# Arrow-Pratt Theorem - More risk aversion leads to more balanced bundles

I have an economics question but it more so interested me mathematically; related to Arrow-Pratt theorem - risk aversion; hence I wanted to ask the following.

Given $$p \in \mathbb{R^s}_{++}$$ $$\pi_s \geq 0$$, $$\sum_{s=1}^{S}\pi_s = 1$$, $$x \in B(p,w) := \{ y \in \mathbb{R}^S_+ \; | \; p.y = w \}$$, for $$t = 1,2$$, $$u: \mathbb{R} \rightarrow \mathbb{R}$$ differentiable once, $$u_t'(.) > 0$$ where $$u_1(.) = T(u_0(.))$$ for $$T(.)$$ strictly concave (if not working, can be assumed to be strictly increasing).

Let $$x^t$$ be the maximizers of the following:

$$max_{x \in B(p,w)} \sum_{s=1}^S \pi_su_t(x_s)$$

For $$S=2,$$If $$x^0 = (x_1^0, x_2^0)$$ is such that $$x_1^0 < x_2^0$$,

Please help me prove that $$x_1^1 \geq x_1^0$$. The intuition is that strictly concave transformations moves optimizers to more balanced bundles.

The original question:

1. An economy has one physical good and two states of the world.
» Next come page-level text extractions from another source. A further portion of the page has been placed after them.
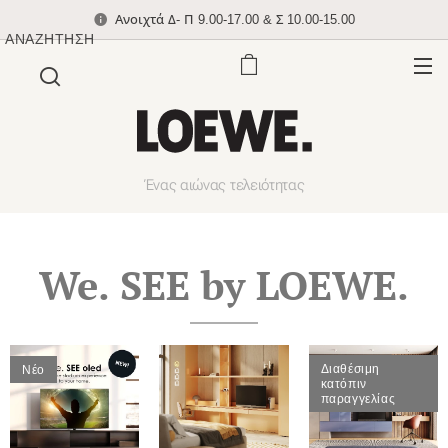
Ανοιχτά Δ- Π 9.00-17.00 & Σ 10.00-15.00
ΑΝΑΖΉΤΗΣΗ
Ένας αιώνας τελειότητας
We. SEE by LOEWE.
Διαθέσιμη
Νέο
κατόπιν
παραγγελίας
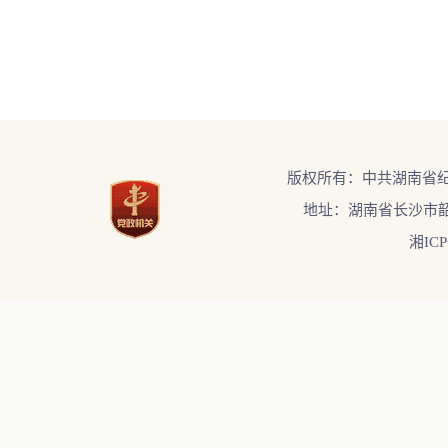
版权所有：中共湖南省
地址：湖南省长沙市韶
湘ICP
Each consumer has consumption set $$X=\mathbb{R}_{+}^2$$ and endowment $$\omega=\left(\omega_1, \omega_2\right) \gg 0$$, where $$\omega_s$$ is the consumer's endowment of the good in state $$s$$ for $$s=1,2$$. The price of the good is in state $$s$$ is $$p_s>0$$. Each consumer's budget constraint is $$p_1 c_1+p_2 c_2 \leq p_1 \omega_1+p_2 \omega_2=w$$. There are two possible consumers, $$t=0,1$$. Both consumers have subjective-expected-utility preferences with belief $$\pi=\left(\pi_1, \pi_2\right) \gg 0$$ about the states, and they have the same endowment. They only differ in their von Neumann - Morgenstern (vN-M) utilities. Consumer $$t$$ 's vNM utility is $$u_t$$, a continuously differentiable function with $$u_t^{\prime}>0$$. (Neither is necessarily concave.) In addition, for every $$z \geq 0, u_1(z)=T(u(z))$$, where $$u=u_0$$ and $$T: \mathbb{R} \rightarrow \mathbb{R}$$ is a strictly concave function. In words, consumer 1 is strictly more risk averse than consumer 0 . Let $$c^t$$ solve consumer $$t$$ 's problem, and, if necessary, relabel the states so that $$c_1^0 \leq c_2^0$$. Prove that $$c_1^1 \geq c_1^0$$ in two steps.

(a) First suppose that $$c_1^0=c_2^0$$; prove that $$c_1^1 \geq c_1^0$$.

(b) Next suppose that $$c_1^0; prove that $$c_1^1 \geq c_1^0$$. (Hint: consider, as an preliminary step, what consumer $$t=1$$ would chose if it were constrained to choose $$c_1 \leq c_1^0$$.) You might find this notation useful: $$\bar{c}=\frac{w}{p_1+p_2}$$ it is the just-affordable consumption in each state when consumption in each state is equal.